◆ EXERCISE INSTRUCTIONS: Your task is to copy every line below that contains the word "viên".

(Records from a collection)
>>>>

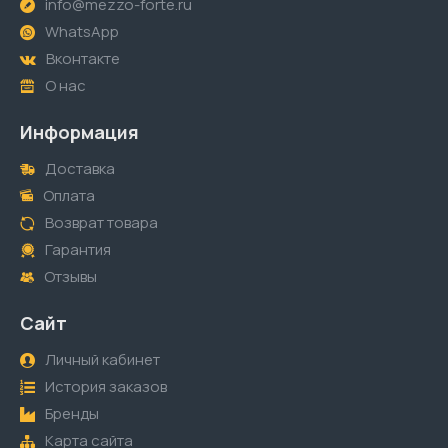
info@mezzo-forte.ru
WhatsApp
Вконтакте
О нас
Информация
Доставка
Оплата
Возврат товара
Гарантия
Отзывы
Сайт
Личный кабинет
История заказов
Бренды
Карта сайта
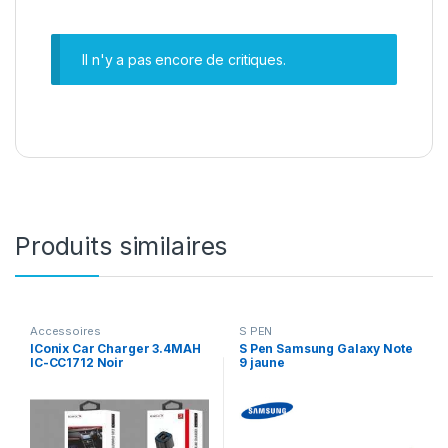
Il n'y a pas encore de critiques.
Produits similaires
Accessoires
S PEN
IConix Car Charger 3.4MAH
S Pen Samsung Galaxy Note
IC-CC1712 Noir
9 jaune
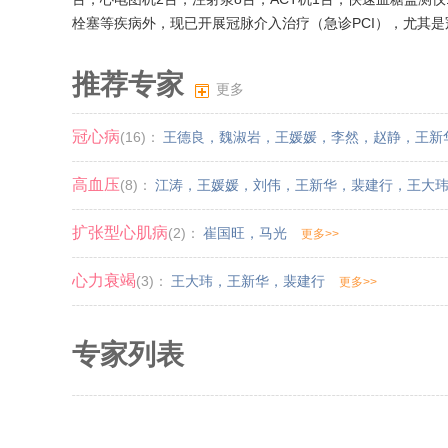
栓塞等疾病外，现已开展冠脉介入治疗（急诊PCI），尤其是
推荐专家
更多
冠心病
(16)：
王德良
，
魏淑岩
，
王媛媛
，
李然
，
赵静
，
王新
高血压
(8)：
江涛
，
王媛媛
，
刘伟
，
王新华
，
裴建行
，
王大
扩张型心肌病
(2)：
崔国旺
，
马光
更多>>
心力衰竭
(3)：
王大玮
，
王新华
，
裴建行
更多>>
专家列表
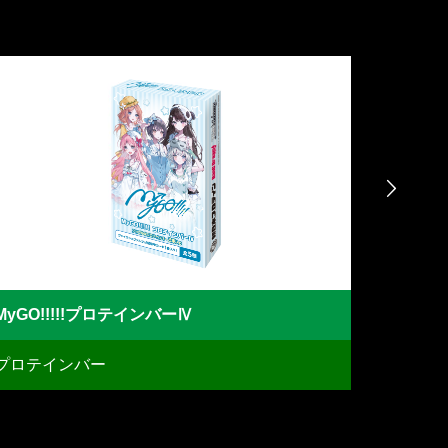

ラブライブ！虹ヶ咲学園スクールアイドル同好会プロテインバーVol.3・Vol.4
ブルー
プロテインバー
プロテ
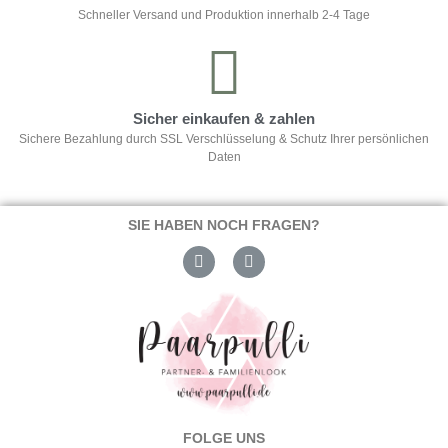
Schneller Versand und Produktion innerhalb 2-4 Tage
Sicher einkaufen & zahlen
Sichere Bezahlung durch SSL Verschlüsselung & Schutz Ihrer persönlichen
Daten
SIE HABEN NOCH FRAGEN?
FOLGE UNS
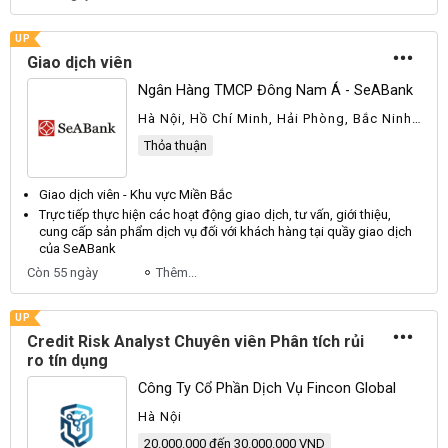
UP
Giao dịch viên
Ngân Hàng TMCP Đông Nam Á - SeABank
Hà Nội, Hồ Chí Minh, Hải Phòng, Bắc Ninh,
Khánh Hòa, Lào Cai, Long An, Tiền Giang,
Thỏa thuận
Vĩnh Phúc
Giao dịch
viên
- Khu vực Miền Bắc
Trực tiếp thực hiện các hoạt động
giao dịch
, tư vấn, giới thiệu,
cung cấp sản phẩm
dịch
vụ đối với khách hàng tại quầy
giao dịch
của SeABank
Còn 55 ngày
Thêm...
UP
Credit Risk Analyst Chuyên viên Phân tích rủi
ro tín dụng
Công Ty Cổ Phần Dịch Vụ Fincon Global
Hà Nội
20.000.000 đến 30.000.000 VND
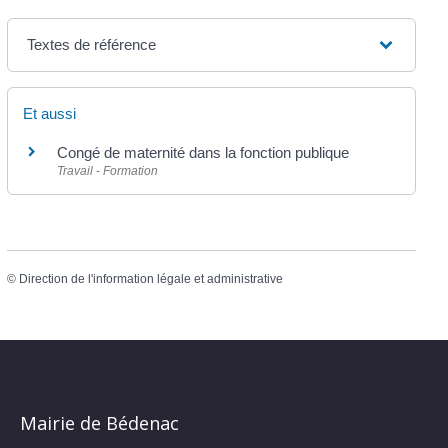
Textes de référence
Et aussi
Congé de maternité dans la fonction publique
Travail - Formation
©
Direction de l'information légale et administrative
Mairie de Bédenac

<<<<

◆ RESULT BELOW:
Giao dịch viên
viên
Credit Risk Analyst Chuyên viên Phân tích rủi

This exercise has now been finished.